You may recall recently when a Google employee wrote a lengthy Google+ post about where he feels Google is screwing up (and to be fair, also where it is doing well). A good portion of this, and the part that drew the most attention was his criticism of Google+ and the Google+ platform.
“I think the tone of the post mostly was disheartening.”
There were elements of validity, he said. But there were also areas where that Google employee, who doesn’t work on Google+, was in the dark, he said.
“We’re moving at light speed. We’ve been in market for 120 days.”
That said, Google is in no rush to build its user base, Horowitz said.
In his only public post since explaining what happened with the memo, Yegge wrote (on October 15), "As you can imagine this has been a pretty stressful week for me. But it hasn't been all bad. On Thursday I was given an honorary Darwin Award, and on Friday they crowned me Miss South Carolina."
In a comment on that post, he explained to another user, "I was not criticizing the G+ product. I was criticizing Google's cultural inattention to developer platforms, and I used G+'s external APIs as just one example. I could have chosen a completely different Google product as my example. In fact I probably should have, given the confusion my criticism of the G+ APIs has caused."

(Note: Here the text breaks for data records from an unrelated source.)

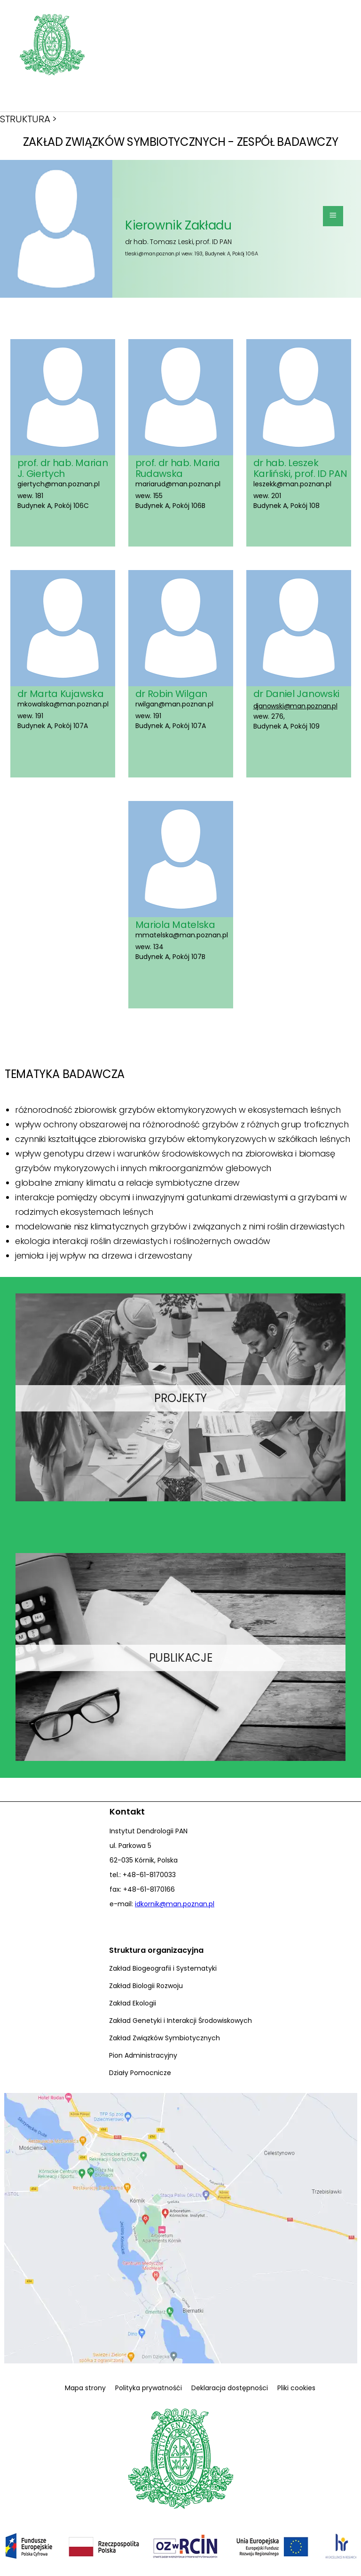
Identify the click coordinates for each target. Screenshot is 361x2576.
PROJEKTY (180, 1398)
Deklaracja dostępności (229, 2388)
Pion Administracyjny (143, 2055)
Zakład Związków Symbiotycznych (164, 2038)
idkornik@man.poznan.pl (174, 1904)
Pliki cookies (296, 2388)
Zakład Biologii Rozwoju (146, 1985)
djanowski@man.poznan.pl (295, 706)
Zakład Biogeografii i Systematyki (163, 1968)
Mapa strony (85, 2388)
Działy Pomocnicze (140, 2072)
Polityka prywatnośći (148, 2388)
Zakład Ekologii (132, 2003)
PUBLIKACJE (180, 1657)
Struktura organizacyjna (156, 1950)
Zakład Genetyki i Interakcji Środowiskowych (180, 2020)
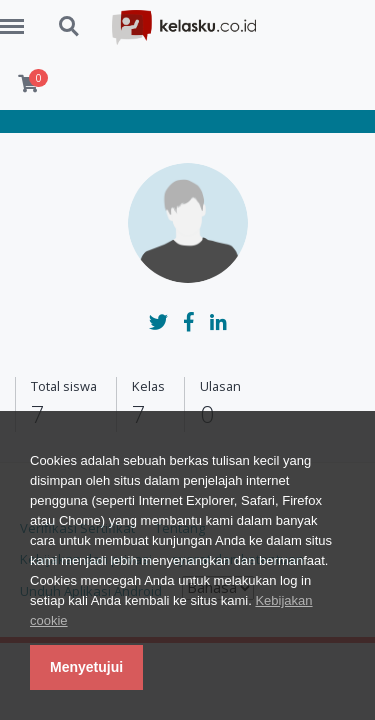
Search (70, 27)
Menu (19, 17)
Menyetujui (86, 667)
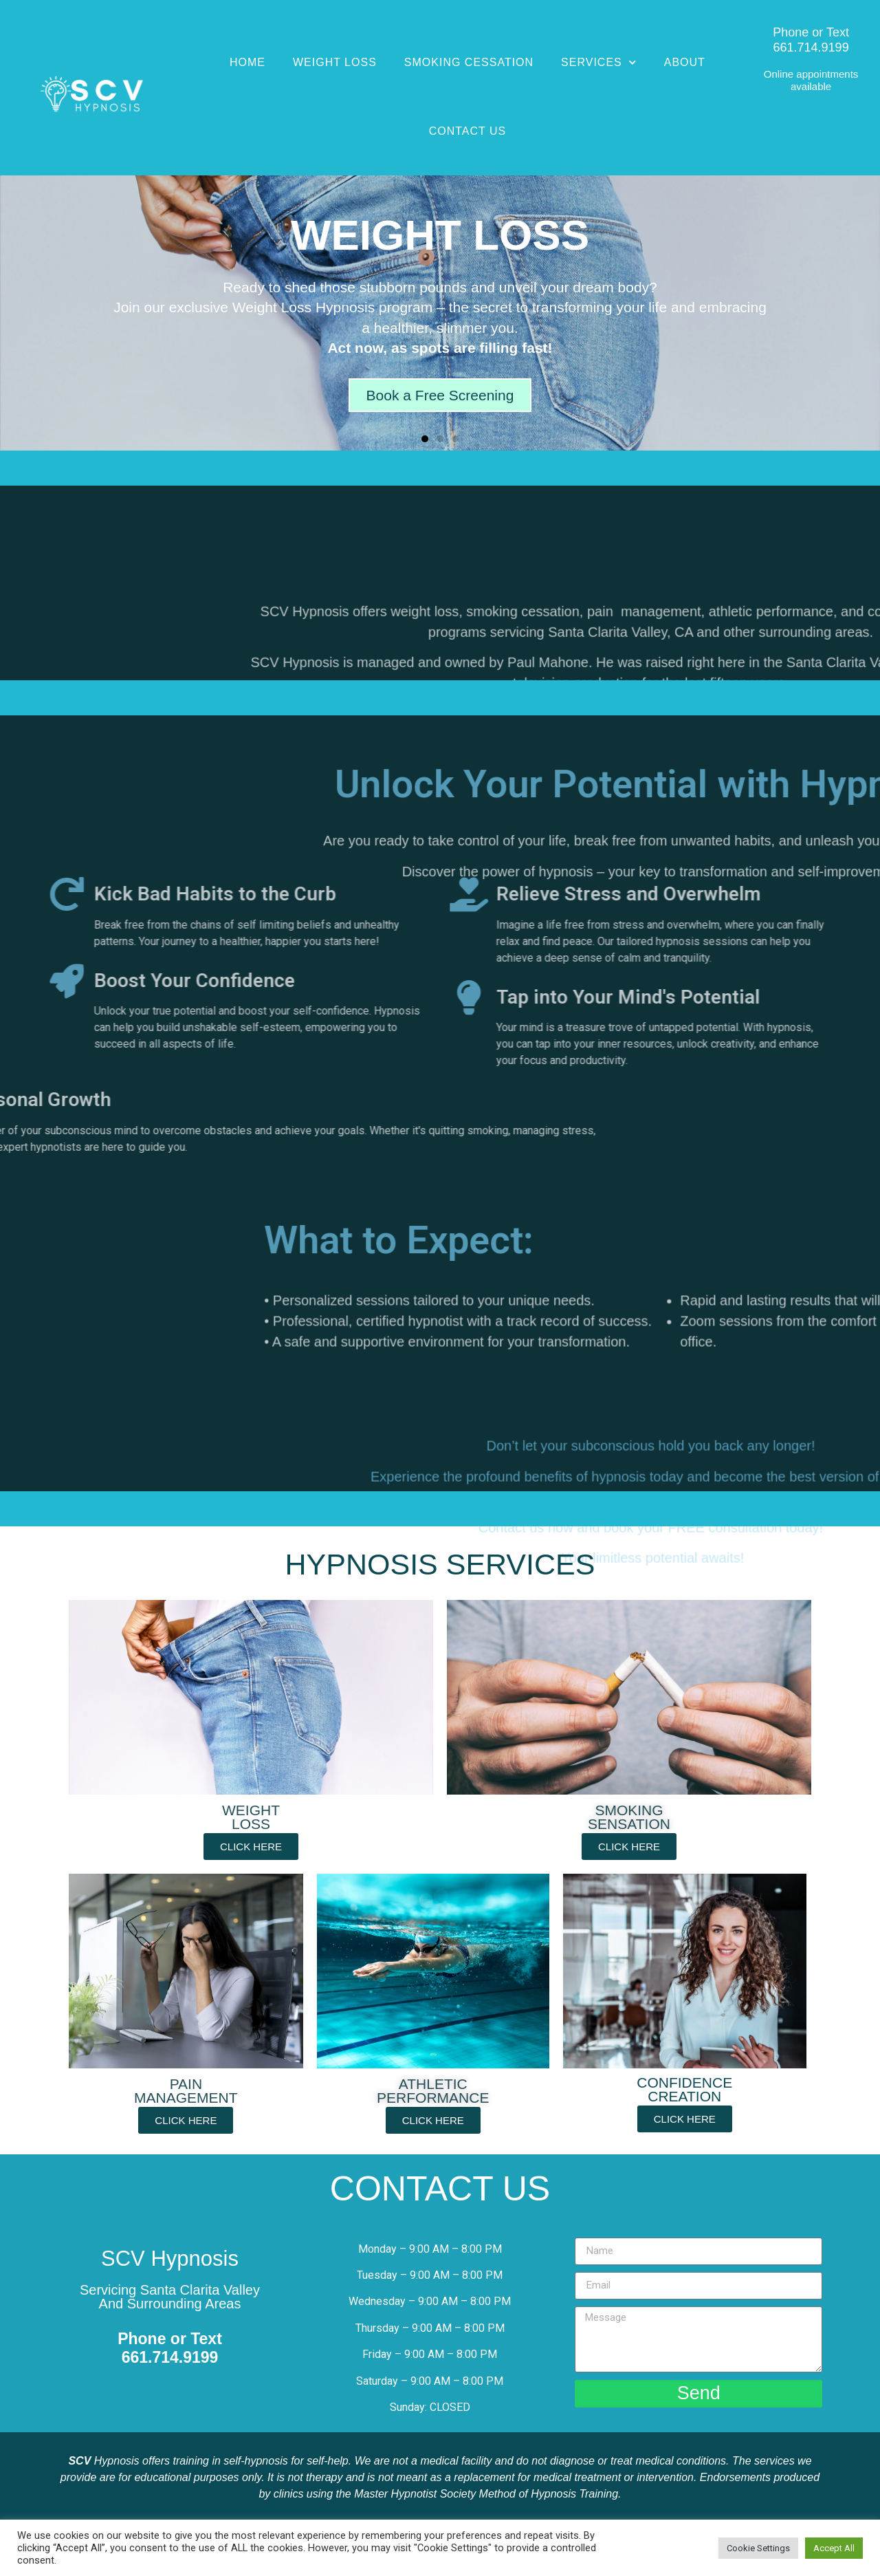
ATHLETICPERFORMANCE (433, 2091)
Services (599, 62)
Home (247, 62)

While he may also be critical of other Google products, I'm not sure that I'm buying that bit about not criticizing the G+ product, given that the post said:
“Google+ is a knee-jerk reaction, a study in short-term thinking, predicated on the incorrect notion that Facebook is successful because they built a great product. But that’s not why they are successful. Facebook is successful because they built an entire constellation of products by allowing other people to do the work. So Facebook is different for everyone. Some people spend all their time on Mafia Wars. Some spend all their time on Farmville. There are hundreds or maybe thousands of different high-quality time sinks available, so there’s something there for everyone.”

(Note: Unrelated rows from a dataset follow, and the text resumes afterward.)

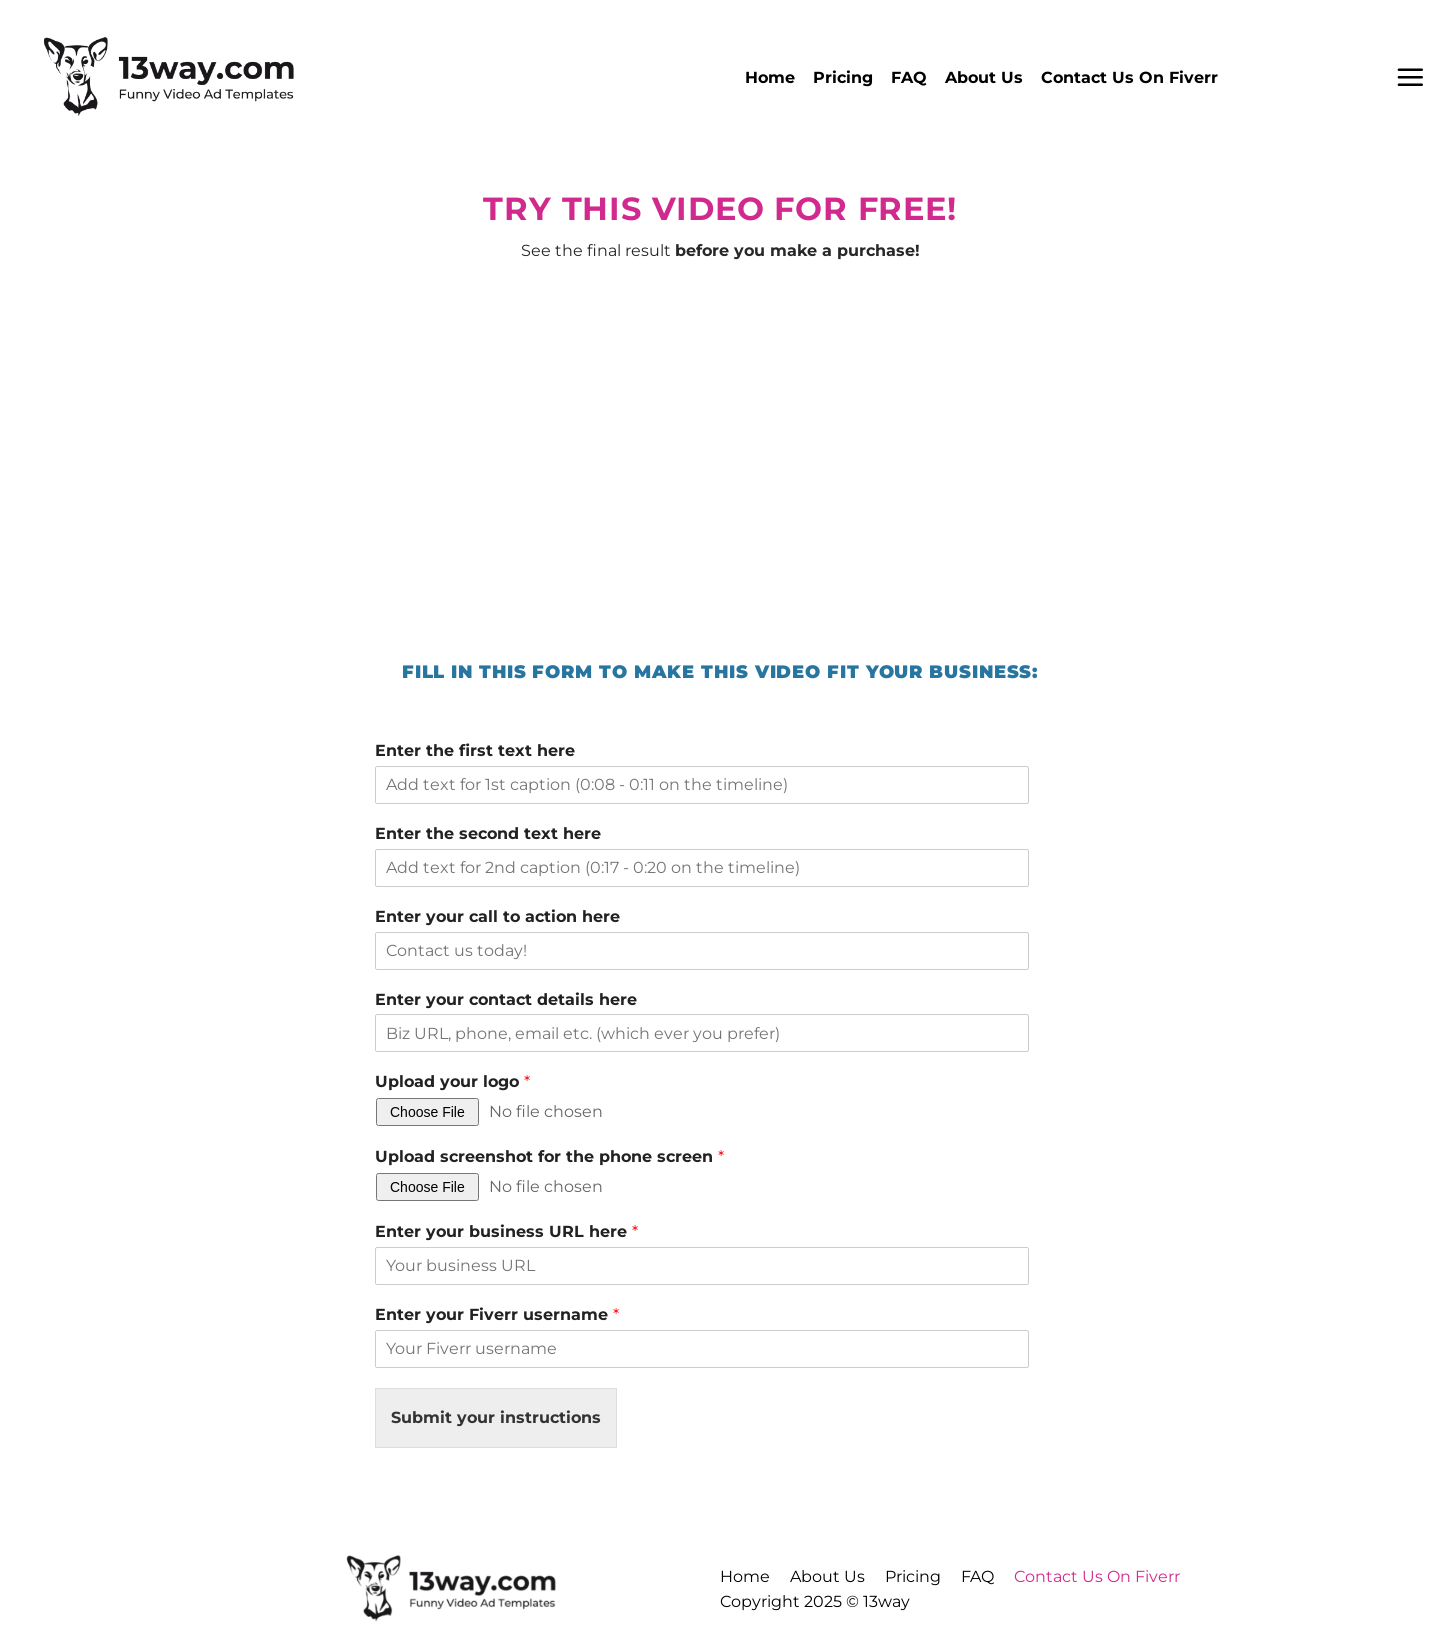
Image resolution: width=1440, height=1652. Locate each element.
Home (770, 77)
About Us (984, 77)
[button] (1410, 77)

“Our Google+ team took a look at the aftermarket and said: “Gosh, it looks like we need some games. Let’s go contract someone to, um, write some games for us.” Do you begin to see how incredibly wrong that thinking is now? The problem is that we are trying to predict what people want and deliver it for them.”
Yegge was widely commended by outsiders for having the balls to write the post, which was directed inward towards Google employees, though accidentally posted publicly for an amount of time long enough for others to capture it before it was deleted. A lot of people seem to agree with much of what Yegge said in the post, but Horowitz also makes good point about just how young Google+ actually is. Besides, Google+ is bigger than just being a Google social network. It's being integrated into pretty much everything Google does (including new Google Apps support).